Le destin de Benazir Bhutto, ancien Premier ministre du Pakistan, icône internationale et martyre politique après son assassinat par Al-Qaeda en décembre 2007, est retracé dans une ambitieuse superproduction documentaire au festival de Sundance.

Réalisé par Jessica Hernandez et Johnny O'Hara, Bhutto est présenté en compétition officielle au festival de cinéma indépendant, qui se tient jusqu'à dimanche à Park City, dans les montagnes de l'Utah.

La vie de Benazir Bhutto, femme politique d'exception aussi adulée que controversée, y est replacée, de façon assez ambitieuse pour un film d'un peu moins de deux heures, dans le contexte plus vaste de l'histoire du Pakistan et de ses relations avec l'Inde voisine après l'indépendance.

«S'assurer que l'on pouvait passer cette énorme quantité d'informations, c'était la chose la plus difficile», explique la coréalisatrice Jessica Hernandez à l'AFP. «Et rendre le documentaire accrocheur était le seul moyen d'y parvenir», ajoute-t-elle.

Montage ultra-dynamique, musique, graphiques, animations... les réalisateurs font tout pour tenir le public en haleine.

Le producteur du film, Duane Baughman, reconnaît volontiers que son «but était de faire un documentaire aussi dynamique, passionnant et émouvant qu'un film commercial». Cent-quinze minutes, «c'était vraiment le minimum pour raconter l'histoire», dit-il.

«On a le sentiment qu'on n'aurait rien pu couper sans perdre quelque chose. Évidemment, tout cinéaste a cette sensation, mais quand il faut parler à la fois d'un pays et d'une personne, c'est assez dur», souligne-t-il.

Le côté «superproduction» de Bhutto n'enlève rien à sa solidité documentaire.
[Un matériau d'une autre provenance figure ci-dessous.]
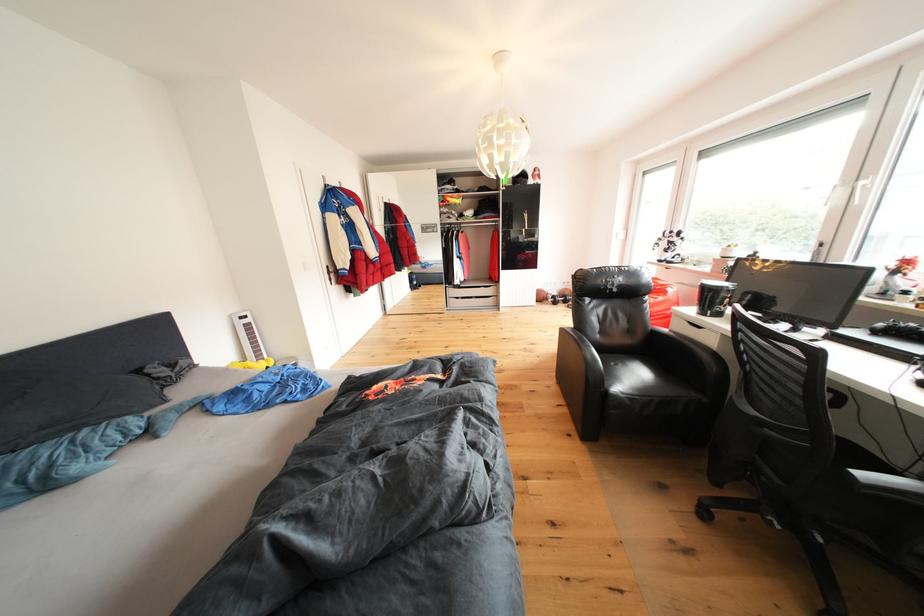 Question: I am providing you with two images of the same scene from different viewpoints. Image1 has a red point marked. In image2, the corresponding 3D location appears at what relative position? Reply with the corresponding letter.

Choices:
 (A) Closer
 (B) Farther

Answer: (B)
Famille Bhutto au grand complet, amis et biographes se succèdent pour évoquer la figure de celle qui fut deux fois Premier ministre et briguait un troisième mandat au moment de son assassinat.

«Prononcez le nom de Bhutto au Pakistan, et vous ne serez jamais à court de gens qui la détestaient et de gens qui l'adoraient», observe M. Baughman.
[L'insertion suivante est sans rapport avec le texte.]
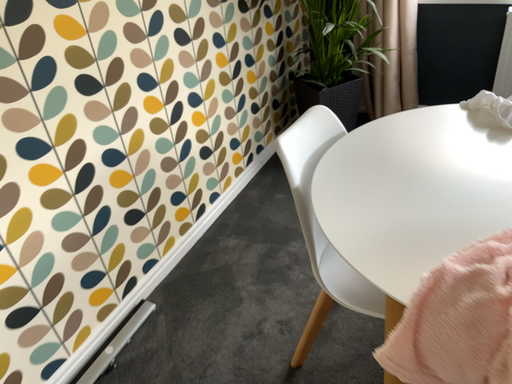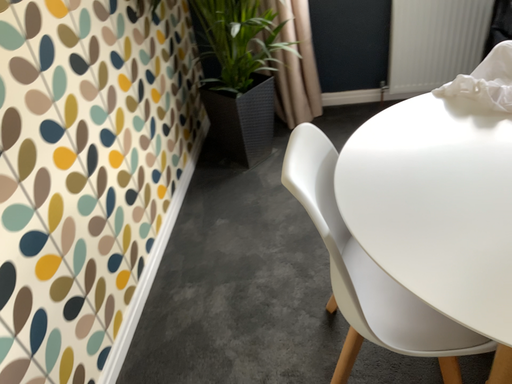 Question: Which way did the camera rotate in the video?

Choices:
 (A) rotated left
 (B) rotated right

Answer: (B)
«Elle suscitait des sentiments opposés. La raison pour laquelle les gens parlent autant d'elle, c'est qu'il y avait beaucoup à en dire, des deux côtés», ajoute Jessica Hernandez.

De fait, le documentaire aborde aussi bien les réussites incontestables de Benazir Bhutto - au premier rang desquelles le rétablissement de la démocratie dans son pays - que les accusations de corruption ayant entaché son nom et celui de son mari Asif Ali Zardari, aujourd'hui président du Pakistan.

La narration du film est assurée par Benazir Bhutto elle-même, à partir d'enregistrements réalisés pour la rédaction de son autobiographie.

«C'est l'une des choses dont nous sommes les plus fiers», assure M. Baughman. «Ces cassettes avaient été enregistrées il y a vingt ans. Stockées dans un sous-sol, elles n'avaient jamais été rendues publiques».

??travers Benazir Bhutto, c'est aussi le destin de sa famille, les «Kennedy du Pakistan», que retrace le documentaire. Une famille dominée par l'image du père de Benazir, Zulfikar Ali Bhutto, ancien président et Premier ministre, pendu par le régime militaire.

Assassinats, morts violentes ou inexpliquées, conflits internes, gloire et exil, rien ne maque pour forger la légende des Bhutto.

«Vous ne pouvez pas avoir une conversation sur ces familles sans vous demander également «Et si...?» Et s'il y avait eu un second mandat pour J.F. Kennedy? Et s'il y avait eu un troisième mandat pour Benazir Bhutto?», se demande Duane Baughman.

Mais le film témoigne que ses deux mandats donnent déjà de quoi alimenter largement les livres d'histoire. «Son héritage sera débattu par les générations à venir», estime-t-il.